## MATERIAL TO PROCESS
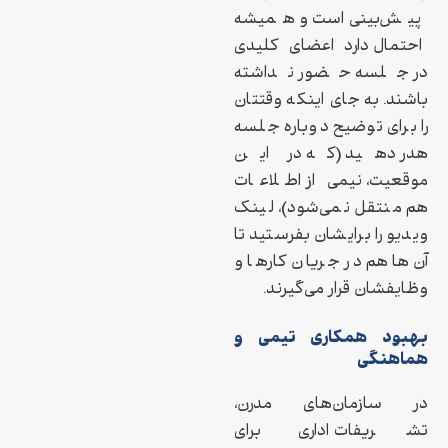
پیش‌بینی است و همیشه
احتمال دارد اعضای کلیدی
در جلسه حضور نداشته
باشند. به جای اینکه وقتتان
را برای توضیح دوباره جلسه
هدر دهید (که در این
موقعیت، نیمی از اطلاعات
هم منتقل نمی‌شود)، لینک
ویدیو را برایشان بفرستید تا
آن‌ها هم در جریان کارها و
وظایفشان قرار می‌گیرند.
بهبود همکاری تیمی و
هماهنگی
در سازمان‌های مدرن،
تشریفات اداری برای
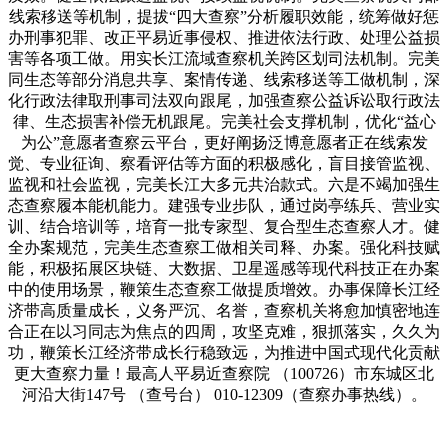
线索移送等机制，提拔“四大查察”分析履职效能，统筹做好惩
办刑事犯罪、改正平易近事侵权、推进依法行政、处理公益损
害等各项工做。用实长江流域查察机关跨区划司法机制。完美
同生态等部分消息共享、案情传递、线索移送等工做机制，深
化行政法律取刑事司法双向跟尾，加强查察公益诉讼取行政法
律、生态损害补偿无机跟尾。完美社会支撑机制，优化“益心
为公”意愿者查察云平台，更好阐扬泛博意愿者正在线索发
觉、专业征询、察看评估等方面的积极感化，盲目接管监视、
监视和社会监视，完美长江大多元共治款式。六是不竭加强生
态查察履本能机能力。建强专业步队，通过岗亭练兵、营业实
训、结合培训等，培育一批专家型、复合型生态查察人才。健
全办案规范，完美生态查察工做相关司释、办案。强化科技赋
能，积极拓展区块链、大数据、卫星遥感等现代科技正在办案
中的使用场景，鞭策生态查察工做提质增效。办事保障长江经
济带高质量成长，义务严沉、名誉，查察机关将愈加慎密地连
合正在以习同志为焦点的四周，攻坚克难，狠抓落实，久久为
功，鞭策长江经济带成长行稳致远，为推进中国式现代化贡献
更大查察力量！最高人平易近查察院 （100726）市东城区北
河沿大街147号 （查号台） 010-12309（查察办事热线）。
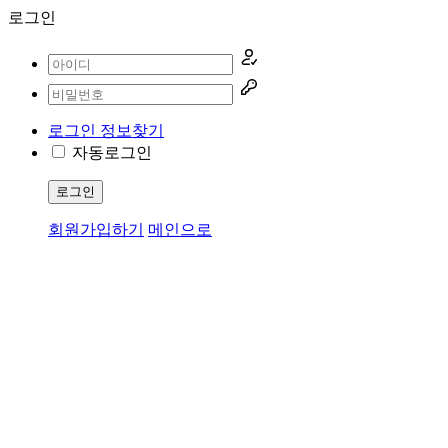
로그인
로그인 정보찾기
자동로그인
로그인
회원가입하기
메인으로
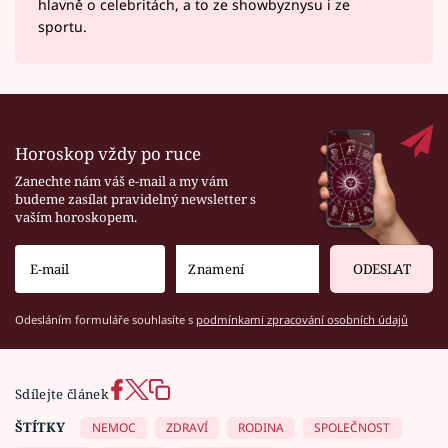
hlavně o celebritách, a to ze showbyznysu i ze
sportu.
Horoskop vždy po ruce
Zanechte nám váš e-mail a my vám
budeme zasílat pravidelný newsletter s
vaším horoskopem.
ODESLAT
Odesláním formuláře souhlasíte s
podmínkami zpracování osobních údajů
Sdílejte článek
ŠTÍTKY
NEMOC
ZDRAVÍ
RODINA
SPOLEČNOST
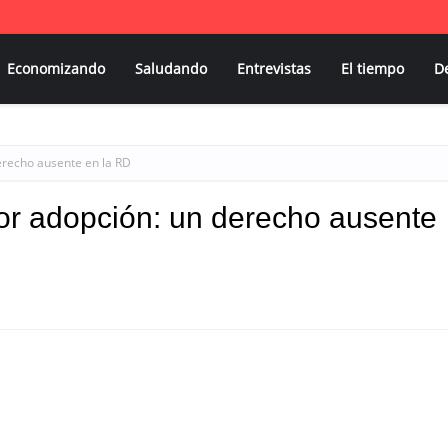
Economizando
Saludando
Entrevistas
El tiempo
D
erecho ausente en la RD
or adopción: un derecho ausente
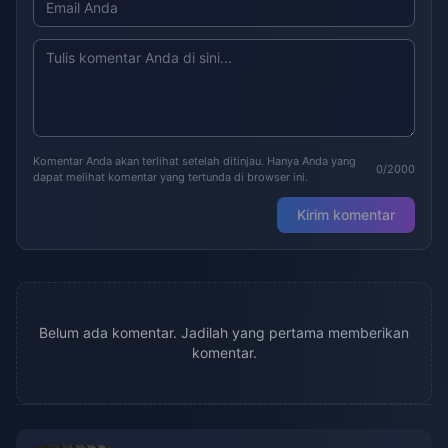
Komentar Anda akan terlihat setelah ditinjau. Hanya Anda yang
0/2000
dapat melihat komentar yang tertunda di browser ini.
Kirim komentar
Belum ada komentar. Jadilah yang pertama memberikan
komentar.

## EXERCISE DIRECTIONS
Read the entries and pick out all lines that include the word "yang".

## REPLY TO THE EXERCISE
Komentar Anda akan terlihat setelah ditinjau. Hanya Anda yang
dapat melihat komentar yang tertunda di browser ini.
Belum ada komentar. Jadilah yang pertama memberikan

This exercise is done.